- **Data extract**:
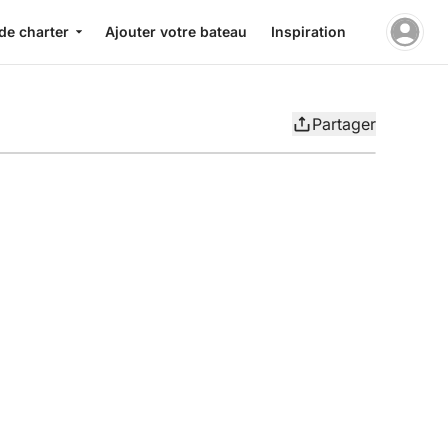
de charter
Ajouter votre bateau
Inspiration
Partager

- **Task to complete**: Apart from the images, print all the material above exactly as given.

- **Reply to the exercise**:
de charter
Ajouter votre bateau
Inspiration
Partager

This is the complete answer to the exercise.